-- WORK ITEM --
Reproduce the section of the listing that begins at the line containing "6.4. Při převzetí" and finishes at the line containing "následně nepřevezme balík, je". Include both end lines and nothing beyond them.
---
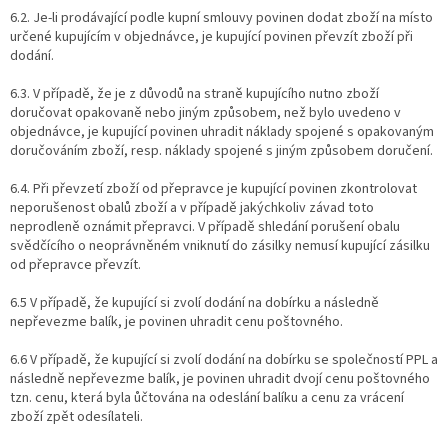
6.2. Je-li prodávající podle kupní smlouvy povinen dodat zboží na místo
určené kupujícím v objednávce, je kupující povinen převzít zboží při
dodání.
6.3. V případě, že je z důvodů na straně kupujícího nutno zboží
doručovat opakovaně nebo jiným způsobem, než bylo uvedeno v
objednávce, je kupující povinen uhradit náklady spojené s opakovaným
doručováním zboží, resp. náklady spojené s jiným způsobem doručení.
6.4. Při převzetí zboží od přepravce je kupující povinen zkontrolovat
neporušenost obalů zboží a v případě jakýchkoliv závad toto
neprodleně oznámit přepravci. V případě shledání porušení obalu
svědčícího o neoprávněném vniknutí do zásilky nemusí kupující zásilku
od přepravce převzít.
6.5 V případě, že kupující si zvolí dodání na dobírku a následně
nepřevezme balík, je povinen uhradit cenu poštovného.
6.6 V případě, že kupující si zvolí dodání na dobírku se společností PPL a
následně nepřevezme balík, je povinen uhradit dvojí cenu poštovného
tzn. cenu, která byla ůčtována na odeslání balíku a cenu za vrácení
zboží zpět odesílateli.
---
-- EXERCISE RESPONSE --
6.4. Při převzetí zboží od přepravce je kupující povinen zkontrolovat
neporušenost obalů zboží a v případě jakýchkoliv závad toto
neprodleně oznámit přepravci. V případě shledání porušení obalu
svědčícího o neoprávněném vniknutí do zásilky nemusí kupující zásilku
od přepravce převzít.
6.5 V případě, že kupující si zvolí dodání na dobírku a následně
nepřevezme balík, je povinen uhradit cenu poštovného.
6.6 V případě, že kupující si zvolí dodání na dobírku se společností PPL a
následně nepřevezme balík, je povinen uhradit dvojí cenu poštovného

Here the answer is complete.